→ **Work to be completed**
Report every line below that has the string "XBOX" in it.

[Excerpts from a dataset]
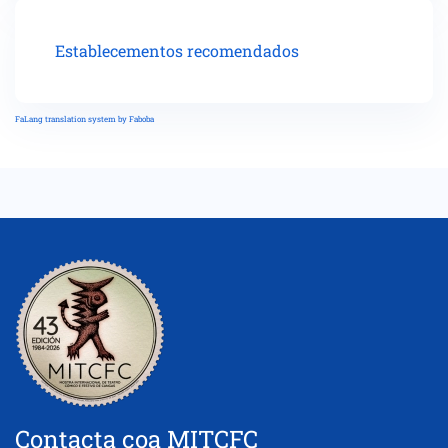
Establecementos recomendados
FaLang translation system by Faboba
Contacta coa MITCFC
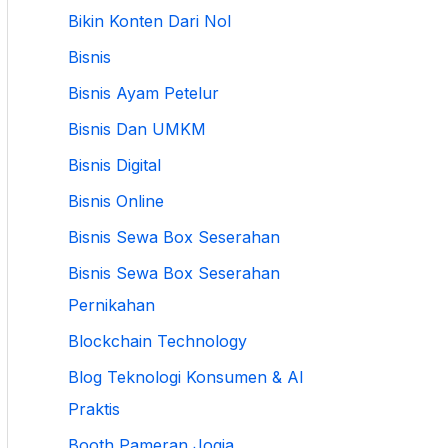
Bikin Konten Dari Nol
Bisnis
Bisnis Ayam Petelur
Bisnis Dan UMKM
Bisnis Digital
Bisnis Online
Bisnis Sewa Box Seserahan
Bisnis Sewa Box Seserahan
Pernikahan
Blockchain Technology
Blog Teknologi Konsumen & AI
Praktis
Booth Pameran Jogja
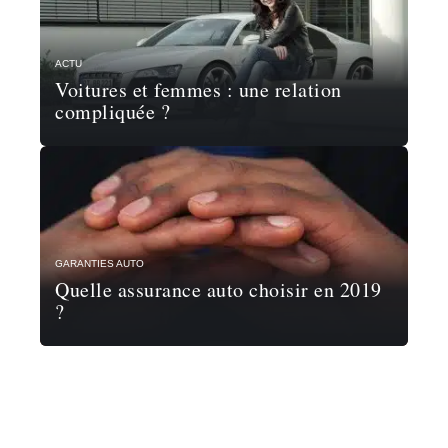
ACTU
Voitures et femmes : une relation
compliquée ?
GARANTIES AUTO
Quelle assurance auto choisir en 2019
?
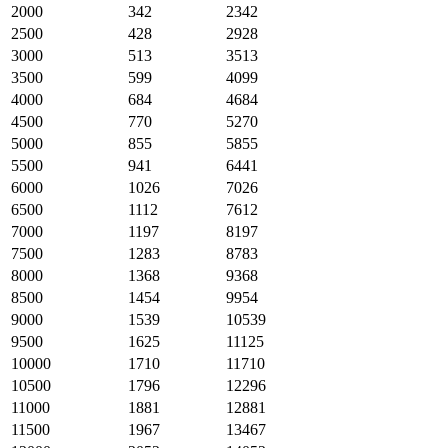
2000
342
2342
2500
428
2928
3000
513
3513
3500
599
4099
4000
684
4684
4500
770
5270
5000
855
5855
5500
941
6441
6000
1026
7026
6500
1112
7612
7000
1197
8197
7500
1283
8783
8000
1368
9368
8500
1454
9954
9000
1539
10539
9500
1625
11125
10000
1710
11710
10500
1796
12296
11000
1881
12881
11500
1967
13467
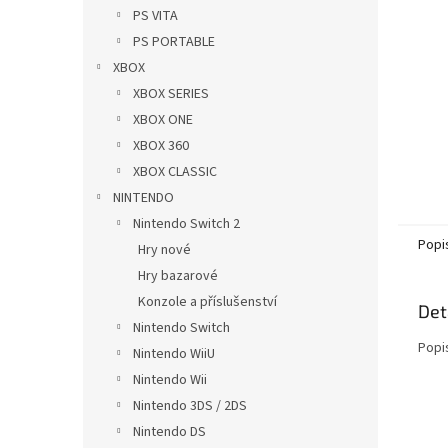
n
PS VITA
e
PS PORTABLE
l
XBOX
XBOX SERIES
XBOX ONE
XBOX 360
XBOX CLASSIC
NINTENDO
Nintendo Switch 2
Popi
Hry nové
Hry bazarové
Konzole a příslušenství
Det
Nintendo Switch
Popi
Nintendo WiiU
Nintendo Wii
Nintendo 3DS / 2DS
Nintendo DS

→ **Answer to this problem**
XBOX
XBOX SERIES
XBOX ONE
XBOX 360
XBOX CLASSIC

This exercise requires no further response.